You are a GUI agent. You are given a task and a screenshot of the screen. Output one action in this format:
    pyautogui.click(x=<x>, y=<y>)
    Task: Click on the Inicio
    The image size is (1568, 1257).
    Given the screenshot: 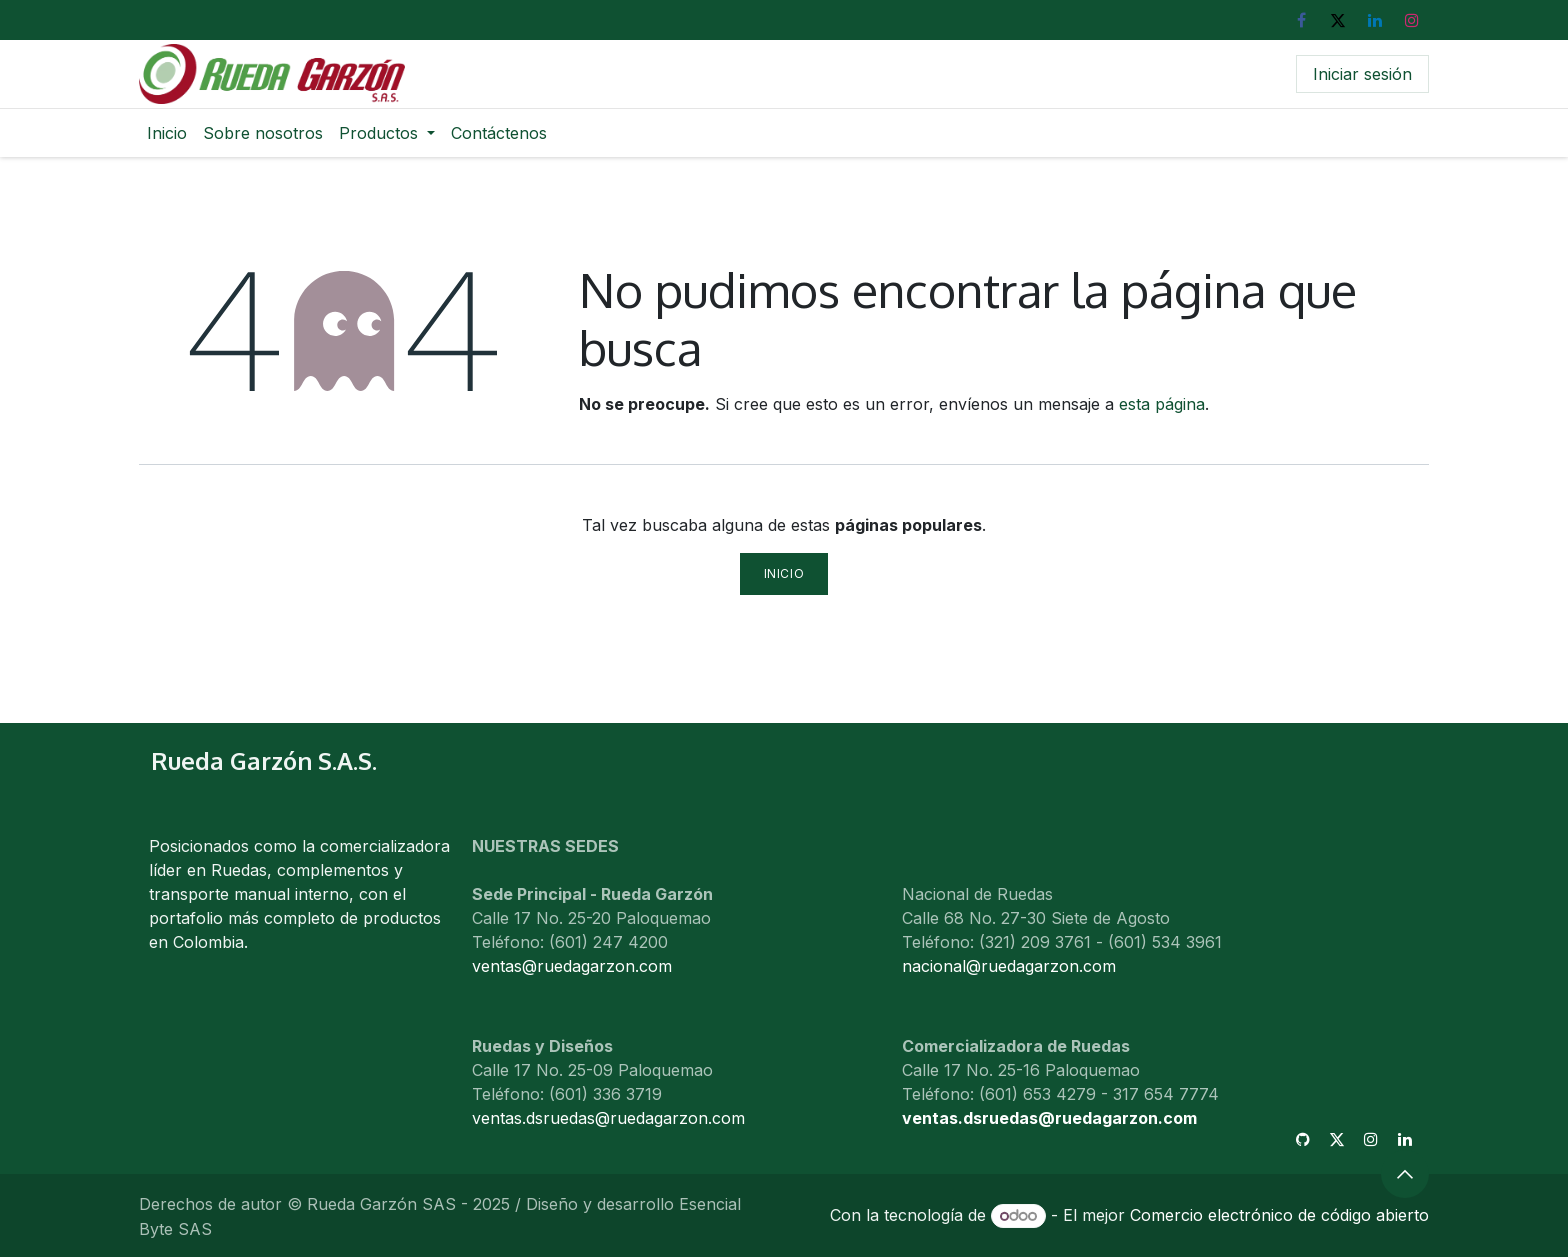 What is the action you would take?
    pyautogui.click(x=784, y=573)
    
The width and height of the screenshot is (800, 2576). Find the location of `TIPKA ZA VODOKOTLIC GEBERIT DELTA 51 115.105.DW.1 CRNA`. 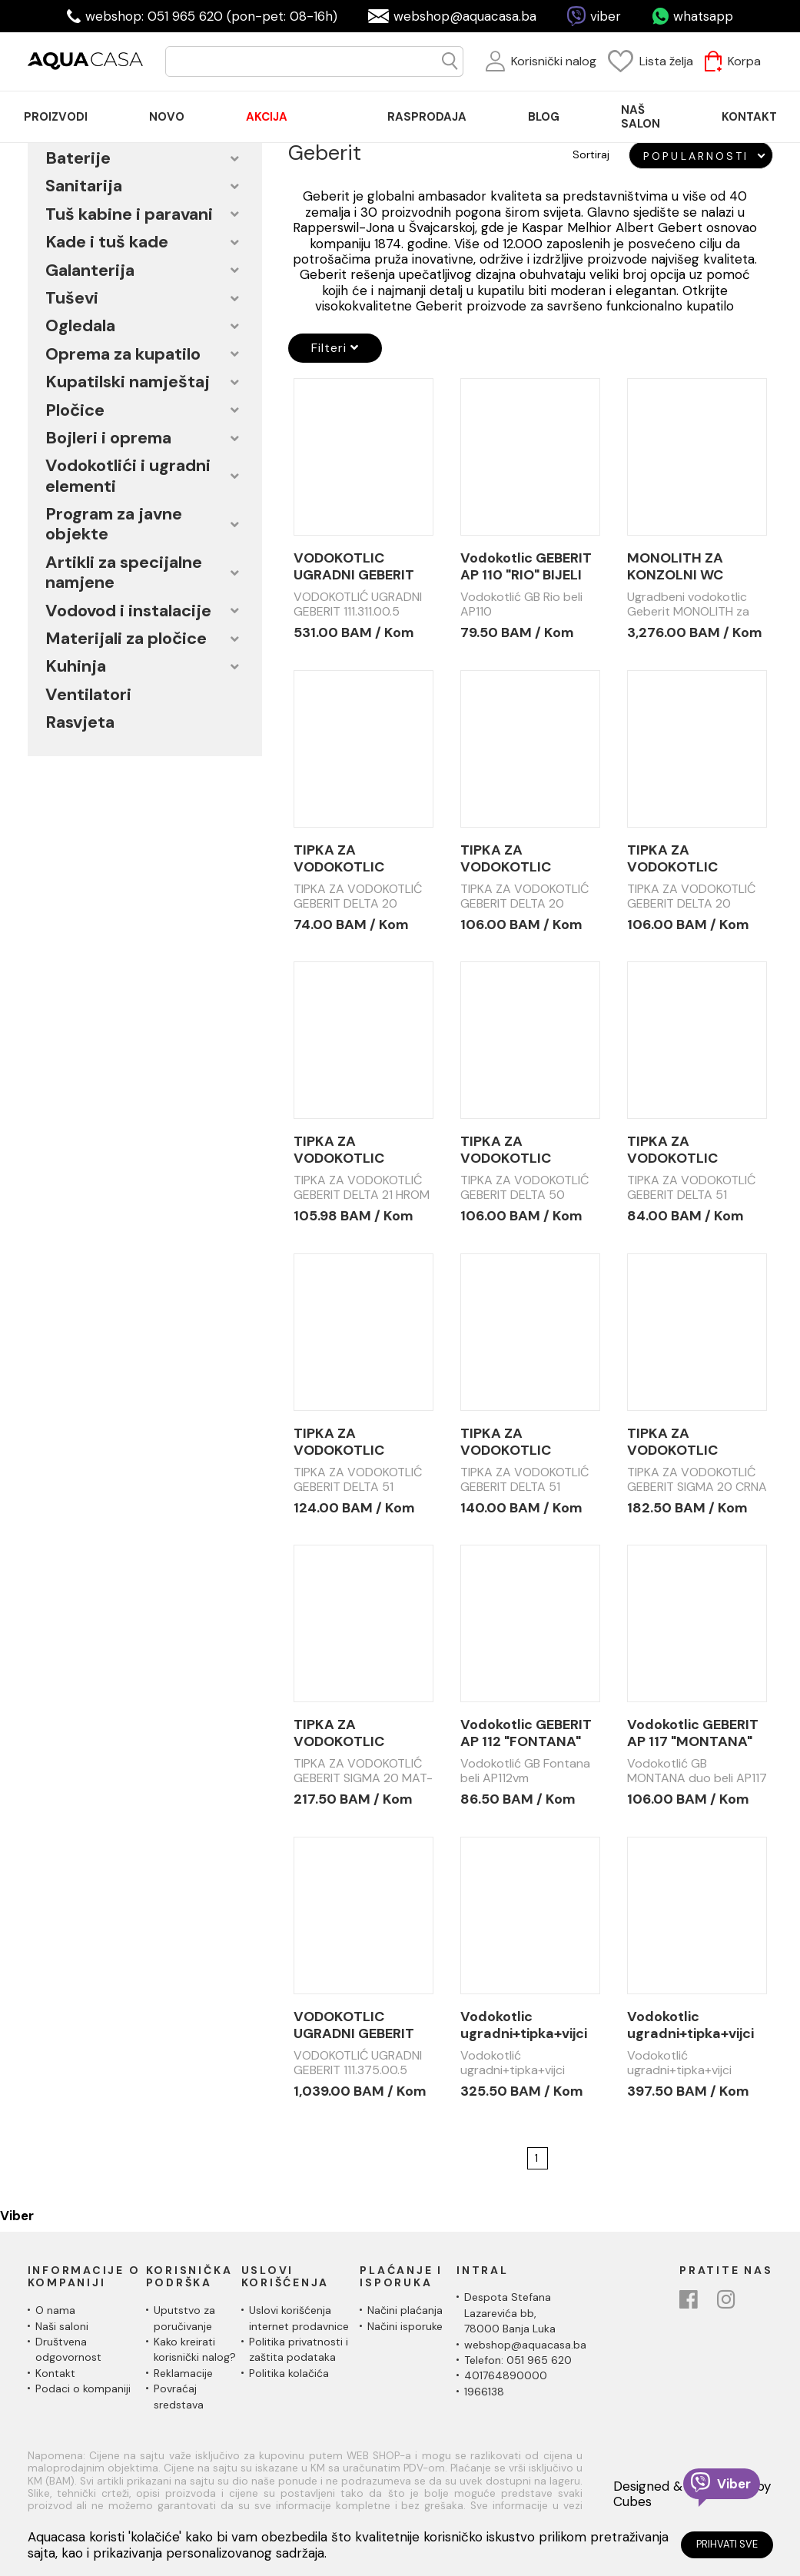

TIPKA ZA VODOKOTLIC GEBERIT DELTA 51 115.105.DW.1 CRNA is located at coordinates (519, 1442).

────────

What is expected: Once you reach the line containing "The width and", print it and every line after it exactly, through the end of the entries, without any pictures.

Answer:
The width and height of the screenshot is (800, 2576). Find the location of `TIPKA ZA VODOKOTLIC GEBERIT DELTA 51 115.105.DW.1 CRNA`. 

TIPKA ZA VODOKOTLIC GEBERIT DELTA 51 115.105.DW.1 CRNA is located at coordinates (519, 1442).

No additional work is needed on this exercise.